─── DATASET RECORDS
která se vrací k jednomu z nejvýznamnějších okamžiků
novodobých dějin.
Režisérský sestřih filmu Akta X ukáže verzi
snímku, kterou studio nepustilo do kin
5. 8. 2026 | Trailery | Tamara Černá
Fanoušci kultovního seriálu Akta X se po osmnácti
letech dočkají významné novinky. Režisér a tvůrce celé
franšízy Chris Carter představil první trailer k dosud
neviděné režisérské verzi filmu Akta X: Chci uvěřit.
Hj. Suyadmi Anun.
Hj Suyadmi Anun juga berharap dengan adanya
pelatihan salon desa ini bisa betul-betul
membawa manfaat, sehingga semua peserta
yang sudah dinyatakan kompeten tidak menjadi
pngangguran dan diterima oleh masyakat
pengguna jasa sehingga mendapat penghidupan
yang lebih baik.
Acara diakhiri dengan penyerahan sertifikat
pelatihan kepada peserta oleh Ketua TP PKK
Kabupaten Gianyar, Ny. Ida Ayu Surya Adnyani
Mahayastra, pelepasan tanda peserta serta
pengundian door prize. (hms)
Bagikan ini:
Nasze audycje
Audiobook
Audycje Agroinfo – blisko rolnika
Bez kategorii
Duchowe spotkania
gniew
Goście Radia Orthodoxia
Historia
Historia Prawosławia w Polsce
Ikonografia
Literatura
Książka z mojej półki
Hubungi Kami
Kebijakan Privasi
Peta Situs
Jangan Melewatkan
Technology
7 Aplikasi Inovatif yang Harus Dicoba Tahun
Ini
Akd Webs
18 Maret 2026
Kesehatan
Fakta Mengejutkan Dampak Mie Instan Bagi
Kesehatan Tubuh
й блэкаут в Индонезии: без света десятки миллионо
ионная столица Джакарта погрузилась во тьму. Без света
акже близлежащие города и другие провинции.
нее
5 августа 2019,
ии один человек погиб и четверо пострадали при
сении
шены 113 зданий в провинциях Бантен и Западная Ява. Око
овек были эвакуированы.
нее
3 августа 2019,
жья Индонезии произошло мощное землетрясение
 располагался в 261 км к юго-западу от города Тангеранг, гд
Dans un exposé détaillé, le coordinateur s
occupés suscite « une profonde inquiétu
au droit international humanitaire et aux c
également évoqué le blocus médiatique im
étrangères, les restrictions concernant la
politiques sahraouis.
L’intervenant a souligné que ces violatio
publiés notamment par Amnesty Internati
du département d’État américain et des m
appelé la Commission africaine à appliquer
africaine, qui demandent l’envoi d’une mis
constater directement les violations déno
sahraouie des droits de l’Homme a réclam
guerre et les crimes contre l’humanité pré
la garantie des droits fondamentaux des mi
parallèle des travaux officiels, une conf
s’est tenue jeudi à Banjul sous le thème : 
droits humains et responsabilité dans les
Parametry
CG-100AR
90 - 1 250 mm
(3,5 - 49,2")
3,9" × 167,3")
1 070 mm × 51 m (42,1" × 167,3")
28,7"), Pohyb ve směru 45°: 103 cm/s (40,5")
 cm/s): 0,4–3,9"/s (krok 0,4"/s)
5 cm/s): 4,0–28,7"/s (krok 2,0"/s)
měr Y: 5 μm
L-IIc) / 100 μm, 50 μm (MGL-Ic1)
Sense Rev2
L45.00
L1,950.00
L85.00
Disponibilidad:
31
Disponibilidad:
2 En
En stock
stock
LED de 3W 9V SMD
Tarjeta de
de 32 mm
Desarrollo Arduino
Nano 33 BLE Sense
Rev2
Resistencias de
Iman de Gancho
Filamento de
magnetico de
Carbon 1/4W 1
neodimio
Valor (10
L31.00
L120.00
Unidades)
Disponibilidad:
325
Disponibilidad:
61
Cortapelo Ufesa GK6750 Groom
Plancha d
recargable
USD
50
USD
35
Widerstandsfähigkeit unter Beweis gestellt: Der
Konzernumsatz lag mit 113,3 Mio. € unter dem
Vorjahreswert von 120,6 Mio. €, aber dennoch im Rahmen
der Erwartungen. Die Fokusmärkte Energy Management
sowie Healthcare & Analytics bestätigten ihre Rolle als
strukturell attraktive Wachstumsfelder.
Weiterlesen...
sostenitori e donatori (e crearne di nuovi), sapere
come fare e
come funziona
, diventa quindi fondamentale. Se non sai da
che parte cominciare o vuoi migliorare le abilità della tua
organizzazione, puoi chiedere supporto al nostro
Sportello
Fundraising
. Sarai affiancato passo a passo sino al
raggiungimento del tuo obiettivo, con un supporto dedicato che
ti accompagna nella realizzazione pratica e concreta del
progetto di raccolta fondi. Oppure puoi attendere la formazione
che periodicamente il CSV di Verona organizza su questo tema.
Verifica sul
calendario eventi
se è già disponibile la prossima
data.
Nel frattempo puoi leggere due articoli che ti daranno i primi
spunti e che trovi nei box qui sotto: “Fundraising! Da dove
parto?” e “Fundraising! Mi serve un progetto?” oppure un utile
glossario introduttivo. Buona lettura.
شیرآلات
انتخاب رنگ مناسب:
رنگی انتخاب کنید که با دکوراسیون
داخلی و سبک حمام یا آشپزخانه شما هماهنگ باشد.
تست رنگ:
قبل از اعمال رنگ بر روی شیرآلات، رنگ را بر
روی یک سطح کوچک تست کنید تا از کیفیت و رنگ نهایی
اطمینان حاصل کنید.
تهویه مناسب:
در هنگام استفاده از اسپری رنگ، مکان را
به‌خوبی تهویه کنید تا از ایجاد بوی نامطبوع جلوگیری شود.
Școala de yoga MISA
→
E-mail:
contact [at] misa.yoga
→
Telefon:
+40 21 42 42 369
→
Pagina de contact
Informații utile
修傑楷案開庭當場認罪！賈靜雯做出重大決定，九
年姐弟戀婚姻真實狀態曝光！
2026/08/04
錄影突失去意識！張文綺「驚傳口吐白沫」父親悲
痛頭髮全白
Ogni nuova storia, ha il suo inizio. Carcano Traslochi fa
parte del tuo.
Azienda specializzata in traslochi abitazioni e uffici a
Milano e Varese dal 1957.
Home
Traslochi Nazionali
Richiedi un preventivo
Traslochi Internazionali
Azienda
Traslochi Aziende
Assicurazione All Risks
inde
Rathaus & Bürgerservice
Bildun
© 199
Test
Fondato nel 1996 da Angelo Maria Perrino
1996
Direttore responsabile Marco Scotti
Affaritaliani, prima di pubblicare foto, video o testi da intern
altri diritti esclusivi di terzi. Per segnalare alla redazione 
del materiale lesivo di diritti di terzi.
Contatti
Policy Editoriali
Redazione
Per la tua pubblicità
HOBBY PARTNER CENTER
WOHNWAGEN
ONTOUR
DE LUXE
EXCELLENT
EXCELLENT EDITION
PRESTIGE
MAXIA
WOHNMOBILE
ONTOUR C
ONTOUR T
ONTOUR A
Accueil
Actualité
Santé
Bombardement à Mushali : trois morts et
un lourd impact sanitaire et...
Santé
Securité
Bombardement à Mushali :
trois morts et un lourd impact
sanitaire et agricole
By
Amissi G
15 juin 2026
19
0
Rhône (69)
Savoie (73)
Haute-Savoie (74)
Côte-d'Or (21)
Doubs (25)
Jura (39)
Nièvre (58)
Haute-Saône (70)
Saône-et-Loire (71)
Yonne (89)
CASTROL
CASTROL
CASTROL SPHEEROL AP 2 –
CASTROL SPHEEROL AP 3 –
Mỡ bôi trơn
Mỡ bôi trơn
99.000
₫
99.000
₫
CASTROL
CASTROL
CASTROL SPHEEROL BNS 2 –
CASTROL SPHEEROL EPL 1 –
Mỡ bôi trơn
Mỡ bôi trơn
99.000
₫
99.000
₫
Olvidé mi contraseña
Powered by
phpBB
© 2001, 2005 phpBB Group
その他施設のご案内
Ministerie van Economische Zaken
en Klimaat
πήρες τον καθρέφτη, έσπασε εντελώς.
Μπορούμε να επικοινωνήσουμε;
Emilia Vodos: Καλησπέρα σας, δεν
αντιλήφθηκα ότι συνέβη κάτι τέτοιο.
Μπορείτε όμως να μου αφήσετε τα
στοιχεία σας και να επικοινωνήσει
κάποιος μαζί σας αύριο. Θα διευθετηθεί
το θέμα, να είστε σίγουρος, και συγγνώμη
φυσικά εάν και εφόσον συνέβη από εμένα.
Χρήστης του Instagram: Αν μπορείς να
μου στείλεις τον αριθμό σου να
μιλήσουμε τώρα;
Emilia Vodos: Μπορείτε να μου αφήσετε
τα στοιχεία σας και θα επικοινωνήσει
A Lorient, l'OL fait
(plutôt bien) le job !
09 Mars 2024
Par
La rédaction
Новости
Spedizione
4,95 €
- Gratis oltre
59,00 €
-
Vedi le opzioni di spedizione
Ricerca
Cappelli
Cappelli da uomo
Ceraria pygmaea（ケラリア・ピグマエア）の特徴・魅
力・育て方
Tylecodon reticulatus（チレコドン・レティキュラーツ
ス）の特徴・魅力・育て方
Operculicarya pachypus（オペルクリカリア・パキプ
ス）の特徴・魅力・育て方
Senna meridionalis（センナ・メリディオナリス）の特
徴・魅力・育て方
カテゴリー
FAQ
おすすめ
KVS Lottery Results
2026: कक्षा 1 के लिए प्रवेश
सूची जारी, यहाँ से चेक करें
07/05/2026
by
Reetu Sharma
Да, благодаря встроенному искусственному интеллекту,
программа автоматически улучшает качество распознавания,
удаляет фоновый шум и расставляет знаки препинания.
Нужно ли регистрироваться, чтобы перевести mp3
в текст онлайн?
──────
* _ASSIGNMENT_
Output each line of the listing above that has "Azienda".

* _RESPONSE BOX_
Azienda specializzata in traslochi abitazioni e uffici a
Azienda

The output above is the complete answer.